Ma al successo di Borg ha contribuito l’immagine glaciale eppur affascinante, i lunghi capelli biondi tenuti da una fascia, la barba quasi incolta, lo sguardo penetrante. Insomma, Bjorn è diventato presto un’icona, dando vita negli anni 70, insieme agli Abba e a Ingemar Stenmark, a quello che alcuni definirono addirittura Rinascimento Svedese. E, come sempre, la grandezza di un personaggio viene amplificata dalla forza degli avversari. Lui non sarebbe entrato così presto nel mito se non avesse incontrato John McEnroe, una rivalità che ha portato il tennis in una nuova dimensione, rendendolo popolare anche al di fuori della cerchia ristretta dei club e quindi appetibile per tv e sponsor: «Venivamo da due culture diverse, ma eravamo più simili di quanto sembrasse: tutti e due detestavamo perdere e volevamo essere i migliori». La loro finale a Wimbledon del 1980, quella del famoso tie break dei 34 punti, è unanimemente considerata la più bella partita di sempre.

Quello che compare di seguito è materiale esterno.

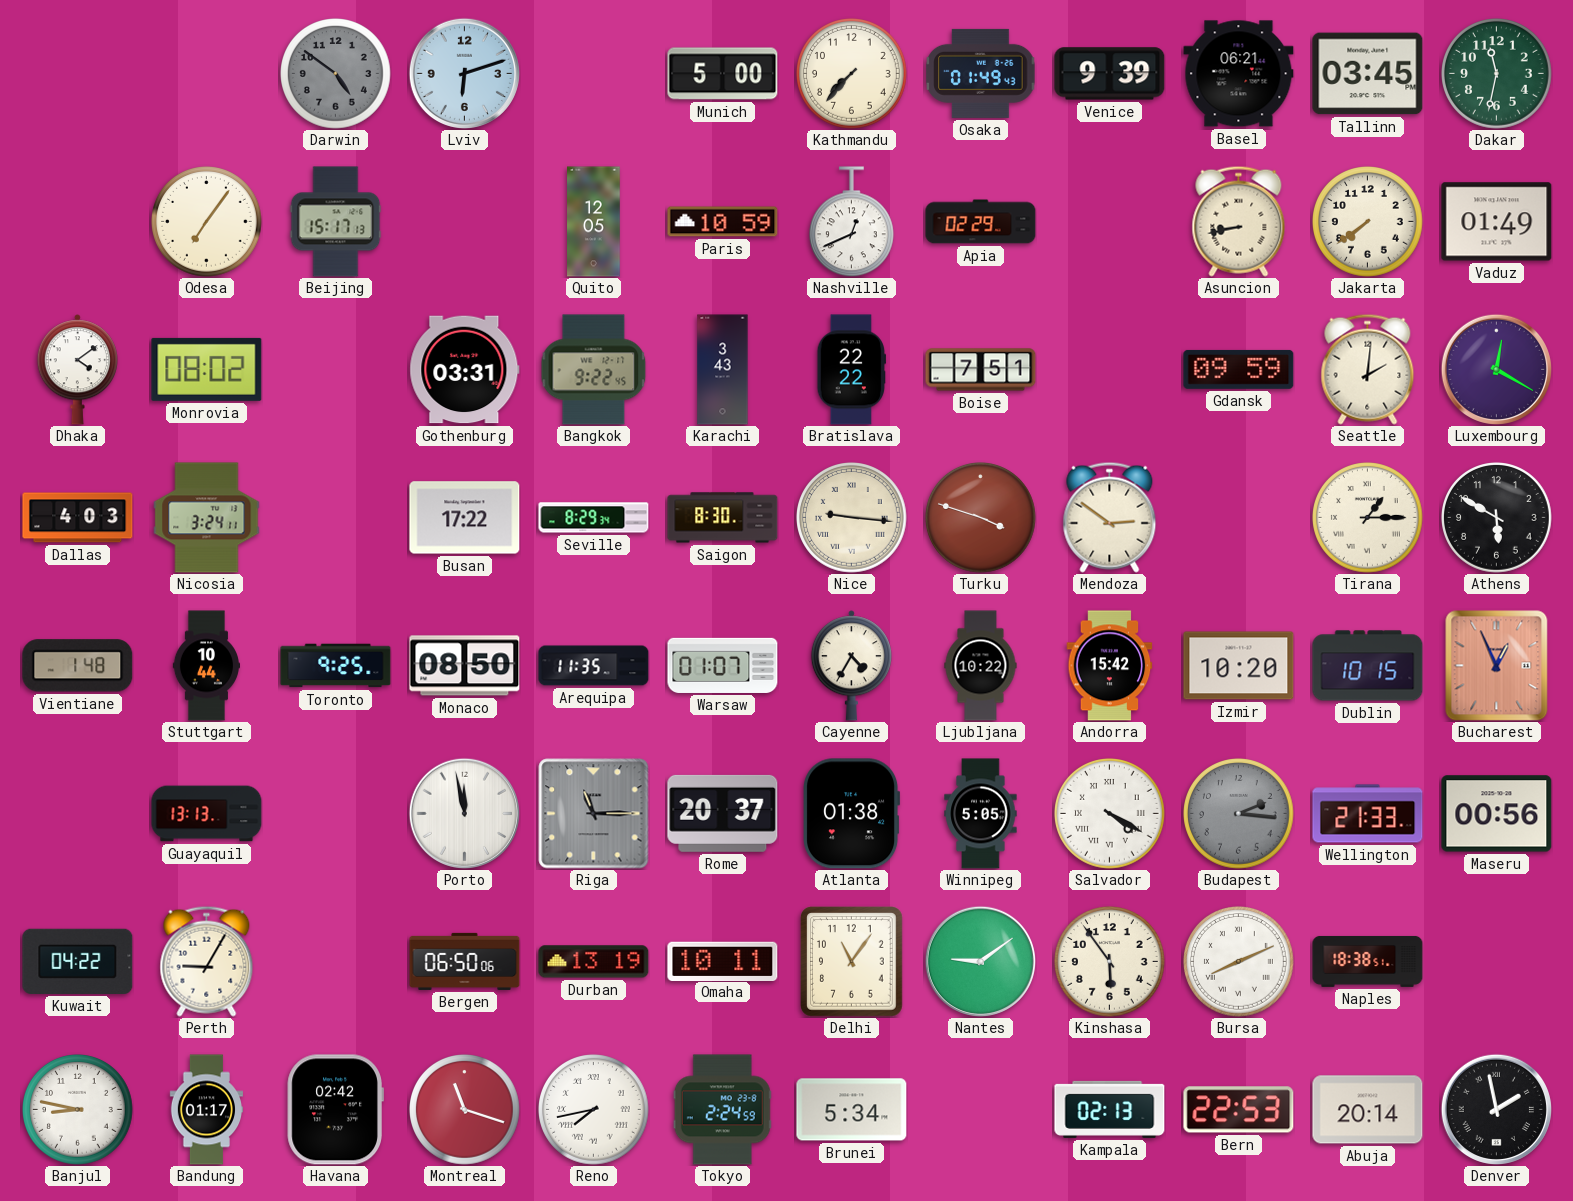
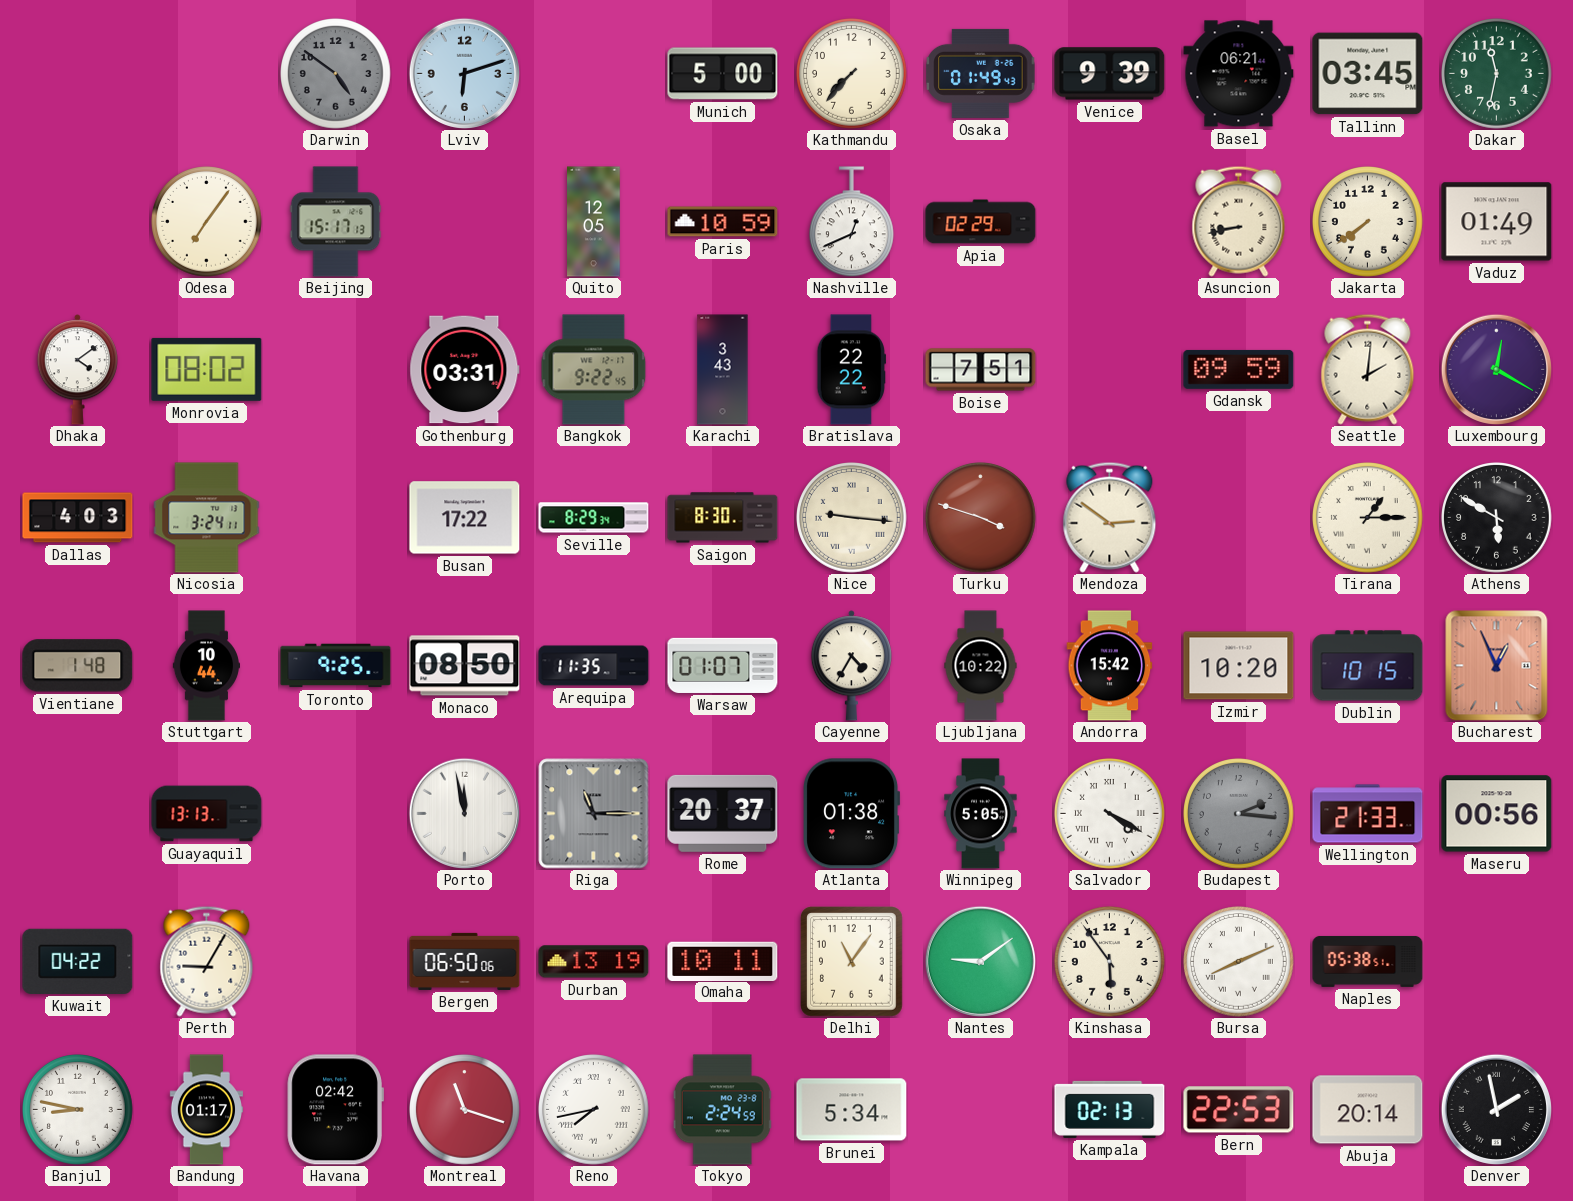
Naples: 18:38 -> 05:38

Gli anni migliori dello svedese sono quelli tra il 1978 e il 1980 quando, unico giocatore a riuscirci, vince per tre volte consecutive Parigi e Wimbledon, dando il senso di un dominio che solo il cemento americano riuscirà ad incrinare, con le finali perse nel 1978 (da Connors) e nel 1980 (da McEnroe) che probabilmente gli hanno impedito il Grande Slam. Numero uno per 109 settimane, 64 tornei in carriera (11 Slam), il declino di Bjorn, come ha ammesso lui stesso, inizia proprio da quella finale vinta a Wimbledon nel 1980, quando si rende conto che qualcuno è arrivato molto vicino a batterlo. Stanco, con il fisico e la mente logorati, annuncia il ritiro nel gennaio 1983. Da quel momento, i tentativi di un mesto rientro nel 1991 e nel 1993 ne offuscano solo in parte l’immagine, insieme al matrimonio (il suo secondo) con la Berté dal 1989 al 1993, costellato di liti furibonde e tentativi di suicidio e alla bancarotta che lo costringe, nel 2006, a mettere all’asta alcuni trofei (tra cui due racchette) per racimolare denaro, prima che Agassi e McEnroe lo convincano a soprassedere. L’uomo avrà avuto le sue pecche, ma il giocatore resta eccezionale, un vero simbolo e ancora oggi il migliore per percentuale di partite vinte in carriera, l’82,74%. Un fenomeno che la Svezia ha giustamente premiato come suo più forte sportivo di sempre, facendo arrabbiare Ibrahimovic. Ma questo è un dettaglio. Auguri, Bjorn.